Work item
Reproduce what is written in the records below exactly, and leave out the images.

[Input]

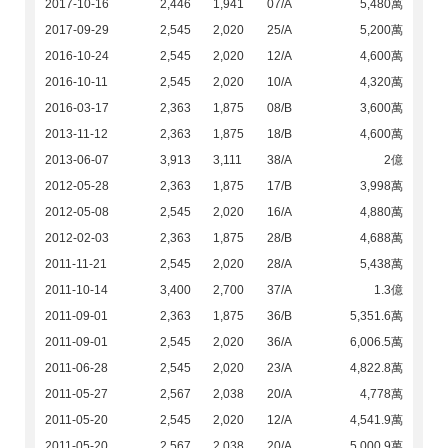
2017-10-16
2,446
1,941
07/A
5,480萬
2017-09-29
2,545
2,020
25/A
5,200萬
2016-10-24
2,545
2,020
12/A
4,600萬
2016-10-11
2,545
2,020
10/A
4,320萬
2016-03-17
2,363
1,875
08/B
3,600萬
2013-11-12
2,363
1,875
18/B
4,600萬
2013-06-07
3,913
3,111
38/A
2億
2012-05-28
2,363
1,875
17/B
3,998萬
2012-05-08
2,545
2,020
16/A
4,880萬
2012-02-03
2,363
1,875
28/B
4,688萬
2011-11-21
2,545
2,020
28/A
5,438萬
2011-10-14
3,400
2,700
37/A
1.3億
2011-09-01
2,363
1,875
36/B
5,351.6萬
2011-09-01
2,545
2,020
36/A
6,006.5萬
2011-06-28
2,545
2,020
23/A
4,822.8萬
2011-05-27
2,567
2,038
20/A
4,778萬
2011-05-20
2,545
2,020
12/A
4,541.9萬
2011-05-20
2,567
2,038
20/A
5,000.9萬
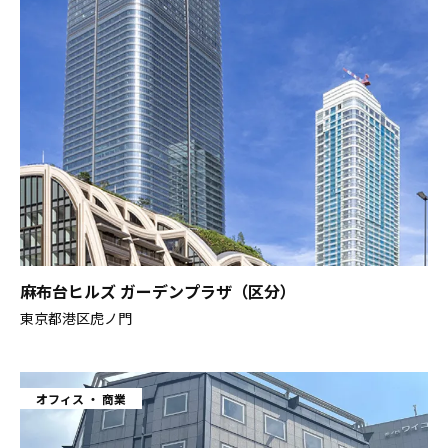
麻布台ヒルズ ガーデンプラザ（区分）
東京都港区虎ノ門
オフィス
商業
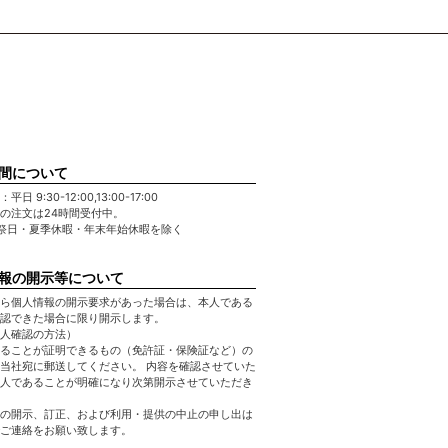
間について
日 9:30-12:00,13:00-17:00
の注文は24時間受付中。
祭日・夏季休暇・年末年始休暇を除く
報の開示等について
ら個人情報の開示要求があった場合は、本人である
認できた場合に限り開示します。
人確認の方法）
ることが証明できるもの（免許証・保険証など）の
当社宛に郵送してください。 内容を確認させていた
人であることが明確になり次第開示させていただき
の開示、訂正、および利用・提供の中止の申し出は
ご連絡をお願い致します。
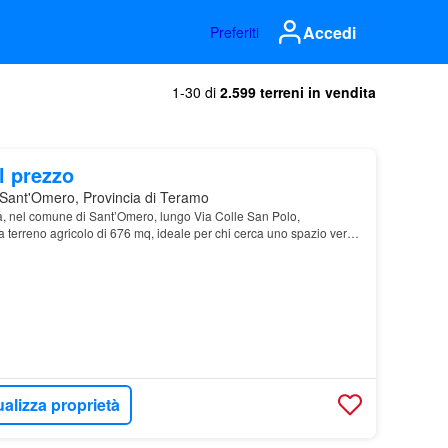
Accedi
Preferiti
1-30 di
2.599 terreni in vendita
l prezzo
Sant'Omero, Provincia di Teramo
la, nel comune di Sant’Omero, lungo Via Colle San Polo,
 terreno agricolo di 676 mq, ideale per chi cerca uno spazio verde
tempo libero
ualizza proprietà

[/Input]

Solution to the problem
2017-10-16
2,446
1,941
07/A
5,480萬
2017-09-29
2,545
2,020
25/A
5,200萬
2016-10-24
2,545
2,020
12/A
4,600萬
2016-10-11
2,545
2,020
10/A
4,320萬
2016-03-17
2,363
1,875
08/B
3,600萬
2013-11-12
2,363
1,875
18/B
4,600萬
2013-06-07
3,913
3,111
38/A
2億
2012-05-28
2,363
1,875
17/B
3,998萬
2012-05-08
2,545
2,020
16/A
4,880萬
2012-02-03
2,363
1,875
28/B
4,688萬
2011-11-21
2,545
2,020
28/A
5,438萬
2011-10-14
3,400
2,700
37/A
1.3億
2011-09-01
2,363
1,875
36/B
5,351.6萬
2011-09-01
2,545
2,020
36/A
6,006.5萬
2011-06-28
2,545
2,020
23/A
4,822.8萬
2011-05-27
2,567
2,038
20/A
4,778萬
2011-05-20
2,545
2,020
12/A
4,541.9萬
2011-05-20
2,567
2,038
20/A
5,000.9萬
麻布台ヒルズ ガーデンプラザ（区分）
東京都港区虎ノ門
オフィス
商業
間について
日 9:30-12:00,13:00-17:00
の注文は24時間受付中。
祭日・夏季休暇・年末年始休暇を除く
報の開示等について
ら個人情報の開示要求があった場合は、本人である
認できた場合に限り開示します。
人確認の方法）
ることが証明できるもの（免許証・保険証など）の
当社宛に郵送してください。 内容を確認させていた
人であることが明確になり次第開示させていただき
の開示、訂正、および利用・提供の中止の申し出は
ご連絡をお願い致します。
Accedi
Preferiti
1-30 di
2.599 terreni in vendita
l prezzo
Sant'Omero, Provincia di Teramo
la, nel comune di Sant’Omero, lungo Via Colle San Polo,
 terreno agricolo di 676 mq, ideale per chi cerca uno spazio verde
tempo libero
ualizza proprietà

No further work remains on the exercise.